To start, one needs to do a sunlight analysis for growing plants in the balcony
The ongoing pandemic has forced people to practice social distancing within the four walls of their urban accommodations.
With strict rules prohibiting people to take jaunts in nature, or even a short stroll through a park out of fear of contamination, there has been a renewed desire for experiencing the outdoors.
So in the space-crunched metropolitan homes in concretised boroughs, converting balconies and patios into full-fledged urban-gardens can be just the passion-project one needs right now.
As actress Anushka Sharma illustrated last week, not only can a balcony flowing with houseplants help one escape the pandemic dread, but it also gives one a much-needed dose of greenery.
“Amidst the current crisis, the balcony transformation project can be fun. You will be able to convert the once-neglected space into a purposeful, cosy, and cheerful den for you and your family. All you need is some creativity,” says Pankaj Poddar, co-founder of Hipcouch, an interior design company.
Economising the space
To start, one needs to do a sunlight analysis for growing plants in the balcony. The best sunlight that plants can get will be in the North-East direction, so one needs to work that out in addition to considering other factors such as water drainage. Since the limited spatial configuration is the biggest challenge of this upscale project, one needs to make the most of the available space, including the overhangs and walls.
“Keeping the overhangs in mind, try to suspend pots from the upper ceiling and have something hanging from it. You also have a big advantage in the sidewall. Try growing creepers on the wall to take advantage of the verticality so that your floor space can relatively be left free,” suggests landscape architect Kunal Maniar.
Further, incorporating plants in the other nooks and corners of the house also adds to the vibrancy.
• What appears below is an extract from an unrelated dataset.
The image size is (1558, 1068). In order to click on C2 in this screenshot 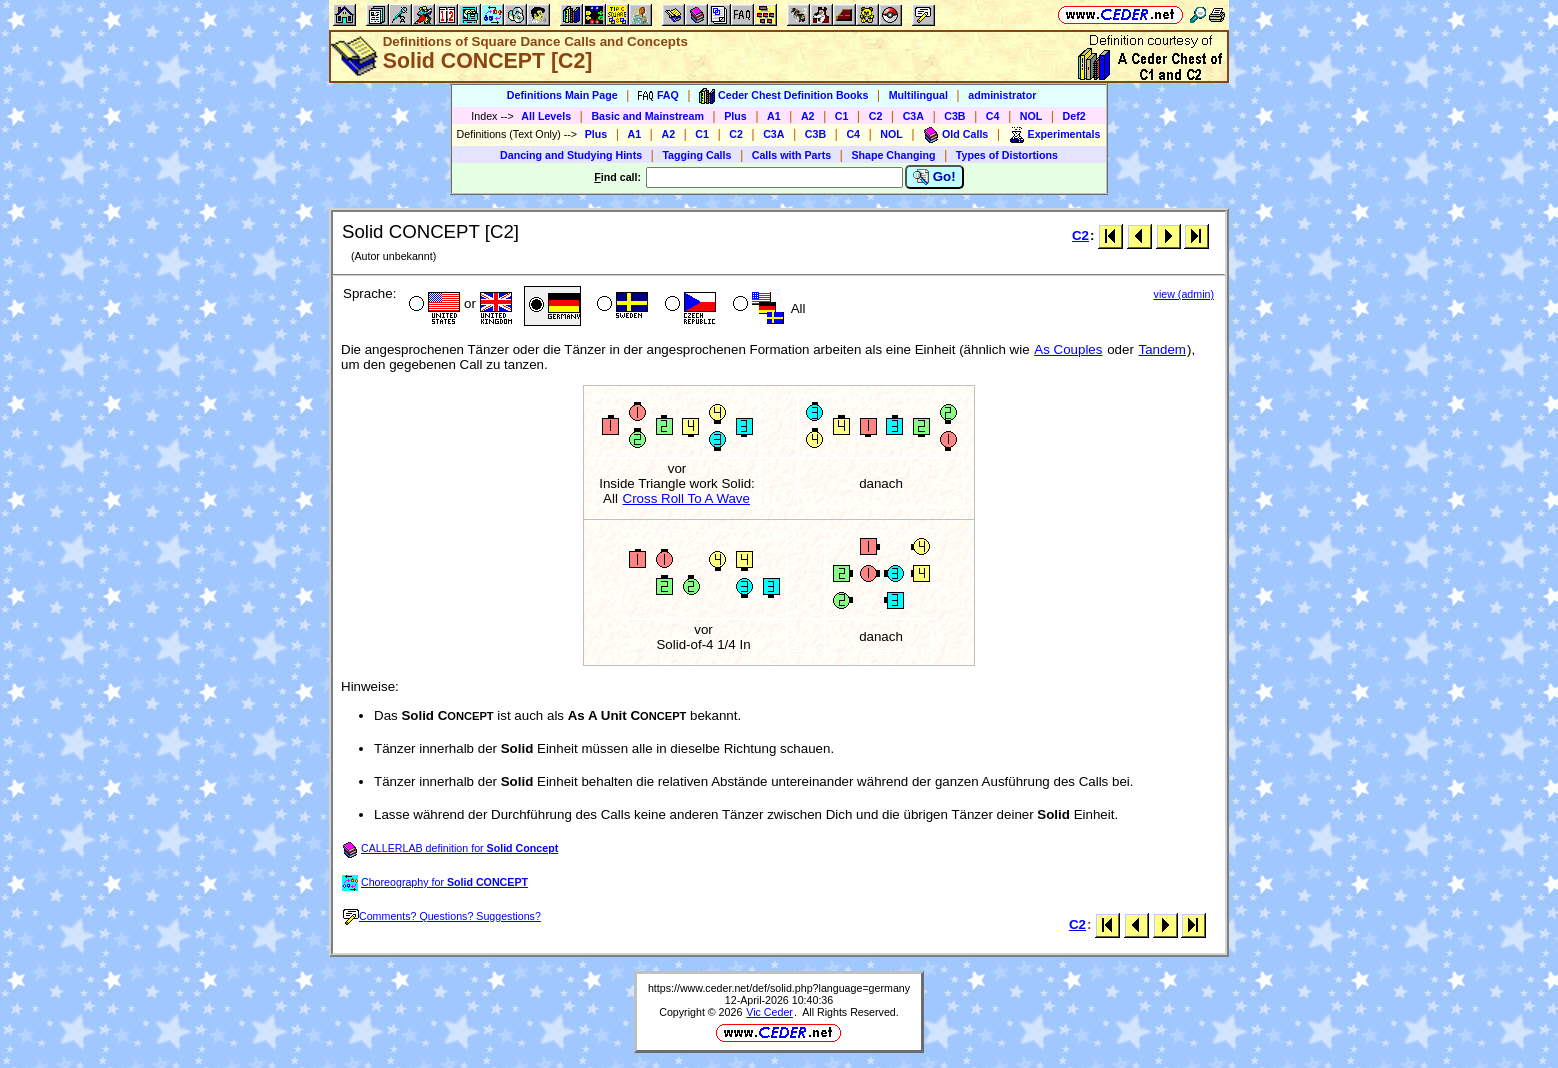, I will do `click(876, 116)`.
“Place the potted plants on the side table height to avoid compromising with storage space. If one doesn’t get enough sunlight indoors, you can regularly swap the plants from the balcony to interior spaces and vice-versa,” says interior and architectural designer Mangesh Lungare.
Choosing plants for your indoor oasis is the most exciting part of this endeavour. While selecting climate-tolerant plants for sustainability, or aesthetic plants for décor aspirations are important, one must start by making decisions keeping in mind the holistic growth.
“For people who are starting, I would recommend growing flower or fruit-bearing plants, as people get excited to see that their plants are bearing the fruit of their efforts. Aesthetically good-looking plants for the first-timers get boring as they will look the same on Day 60 as they did on Day 1,” Maniar explains.
Having a connection with the plants is essential to be in sync with nature. Therefore, to be able to properly nurture plants, one needs to aspire for a symbiotic relationship.
“If one is a tea drinker, I would recommend growing lemongrass and mint because there cannot be a more refreshing moment than one waking up in the morning, going into the balcony, plucking lemongrass or mint leaves and making tea for oneself.
It will connect them to the plant because it is giving back something to you almost in the manner of a ritual,” he adds.
Similarly, Raat ki Raani can make a good option for its nocturnal fragrance. Moreover, one can also grow oxygen-enhancing plants such as Areca Palm and Sansevieria or even building an organic kitchen garden by planting saplings of herbs, cherry tomatoes, lettuce, and herbs such as oregano, cilantro, sage, parsley, and others.
“Considering the situation, one can try some home gardening. Try growing microgreens by germinating pulses and then transferring them to a planter. The idea of being organic is growing, so why not get along and plant your herbs and greens in your patios? This will not only add greenery but colour and freshness to your balcony as well. You can also get innovative with things like mailboxes and tin cans. You get a lovely plant for your balcony and a nutritious meal later,” says Poddar.